1. A computer-implementable method for converting a first type of Drag-and-Drop (DnD) operation into a second type of DnD operation, the computer-implementable method comprising:
detecting a first type of Drag-and-Drop (DnD) operation in which a cursor is dragging a copy of an original file icon across a Graphical User Interface (GUI);
detecting the cursor dragging the copy of the original file icon across a location, on the GUI, at which the original file icon was positioned when the first type of DnD operation was initiated; and
in response to detecting the cursor dragging the copy of the original file icon across the location at which the original file icon was initially positioned, converting the first type of DnD operation into a second type of DnD operation.
2. The computer-implementable method of claim 1, wherein the first type of DnD operation is a file copy operation, and wherein the second type of DnD operation is a file move operation.
3. A system comprising:
a processor;
a data bus coupled to the processor;
a memory coupled to the data bus; and
a computer-usable medium embodying computer program code, the computer program code comprising instructions executable by the processor and configured for preventing click fraud by performing the steps of:
detecting a first type of Drag-and-Drop (DnD) operation in which a cursor is dragging a copy of an original file icon across a Graphical User Interface (GUI);
detecting the cursor dragging the copy of the original file icon across a location, on the GUI, at which the original file icon was positioned when the first type of DnD operation was initiated; and
in response to detecting the cursor dragging the copy of the original file icon across the location at which the original file icon was initially positioned, converting the first type of DnD operation into a second type of DnD operation.
4. The system of claim 3, wherein the first type of DnD operation is a file copy operation, and wherein the second type of DnD operation is a file move operation.
5. A computer-readable medium encoded with a computer program, the computer program comprising computer executable instructions configured for:
detecting a first type of Drag-and-Drop (DnD) operation in which a cursor is dragging a copy of an original file icon across a Graphical User Interface (GUI);
detecting the cursor dragging the copy of the original file icon across a location, on the GUI, at which the original file icon was positioned when the first type of DnD operation was initiated; and
in response to detecting the cursor dragging the copy of the original file icon across the location at which the original file icon was initially positioned, converting the first type of DnD operation into a second type of DnD operation.
6. The computer-readable medium of claim 5, wherein the first type of DnD operation is a file copy operation, and wherein the second type of DnD operation is a file move operation.
7. The computer-readable medium of claim 5, wherein the computer-usable medium is a component of a remote server, and wherein the computer executable instructions are deployable to a supervisory computer from the remote server.

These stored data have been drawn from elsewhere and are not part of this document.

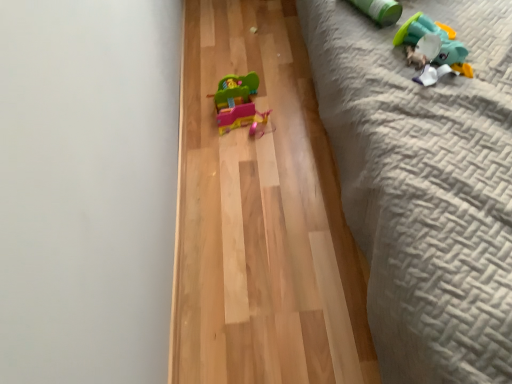 Describe the element at coordinates (380, 10) in the screenshot. This screenshot has height=384, width=512. I see `green matte cylinder at upper right, which is the 2th toy in right-to-left order` at that location.

How much space does green matte cylinder at upper right, the 2th toy when ordered from left to right, occupy horizontally?

24.19 centimeters.

Where is `plush green duck at upper right, which is the 1th toy from front to back`? plush green duck at upper right, which is the 1th toy from front to back is located at coordinates (432, 45).

In the scene shown: How much space does matte plastic toy at center, which appears as the 3th toy when viewed from the right, occupy horizontally?

matte plastic toy at center, which appears as the 3th toy when viewed from the right, is 9.44 inches wide.

The height and width of the screenshot is (384, 512). Describe the element at coordinates (424, 186) in the screenshot. I see `textured gray quilt at right` at that location.

I want to click on textured gray quilt at right, so click(x=424, y=186).

This screenshot has height=384, width=512. Describe the element at coordinates (261, 218) in the screenshot. I see `light brown wood flooring at center` at that location.

What is the approximate height of light brown wood flooring at center?

light brown wood flooring at center is 0.89 inches in height.

Where is `green matte cylinder at upper right, which is the 2th toy in right-to-left order`? The image size is (512, 384). green matte cylinder at upper right, which is the 2th toy in right-to-left order is located at coordinates (380, 10).

Looking at their sizes, would you say matte plastic toy at center, which ranks as the first toy in back-to-front order, is wider or thinner than light brown wood flooring at center?

matte plastic toy at center, which ranks as the first toy in back-to-front order, is thinner than light brown wood flooring at center.

Based on the photo, can we say matte plastic toy at center, which ranks as the first toy in back-to-front order, lies outside light brown wood flooring at center?

matte plastic toy at center, which ranks as the first toy in back-to-front order, lies outside light brown wood flooring at center's area.

Considering the relative positions of matte plastic toy at center, the third toy positioned from the front, and light brown wood flooring at center in the image provided, is matte plastic toy at center, the third toy positioned from the front, in front of light brown wood flooring at center?

That is False.

Is matte plastic toy at center, which ranks as the first toy in back-to-front order, positioned with its back to light brown wood flooring at center?

matte plastic toy at center, which ranks as the first toy in back-to-front order, is not turned away from light brown wood flooring at center.

In the scene shown: Which object is closer to the camera taking this photo, light brown wood flooring at center or plush green duck at upper right, which is the 1th toy from front to back?

light brown wood flooring at center is closer to the camera.

Which point is more forward, [234,180] or [420,24]?

The point [420,24] is closer to the camera.

How many degrees apart are the facing directions of light brown wood flooring at center and plush green duck at upper right, placed as the 1th toy when sorted from right to left?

8. The computer-readable medium of claim 5, wherein the computer executable instructions are capable of being provided by a service provider to a customer on an on-demand basis.
9. A computer-implementable method for converting a first type of Drag-and-Drop (DnD) operation into a second type of DnD operation, the computer-implementable method comprising:
detecting a first type of Drag-and-Drop (DnD) operation in which a cursor is dragging a copy of an original file icon across a Graphical User Interface (GUI);
detecting the cursor and copy of the original file icon approaching a target file icon; and
converting the first type of DnD operation into a second type of DnD operation according to a direction from which the cursor and copy of the original file icon approach the target file icon.
10. The computer-implementable method of claim 9, wherein the first type of DnD operation is a copy DnD operation.
11. The computer-implementable method of claim 10, wherein the second type of DnD operation is a copy DnD operation that is implemented according to the cursor and copy of the original file icon approaching the target file icon from a first direction.
12. The computer-implementable method of claim 10, wherein the second type of DnD operation is a move DnD operation that is implemented according to the cursor and copy of the original file icon approaching the target file icon from a second direction.
13. The computer-implementable method of claim 10, wherein the second type of DnD operation is a replace DnD operation that is implemented according to the cursor and copy of the original file icon approaching the target file icon from a third direction.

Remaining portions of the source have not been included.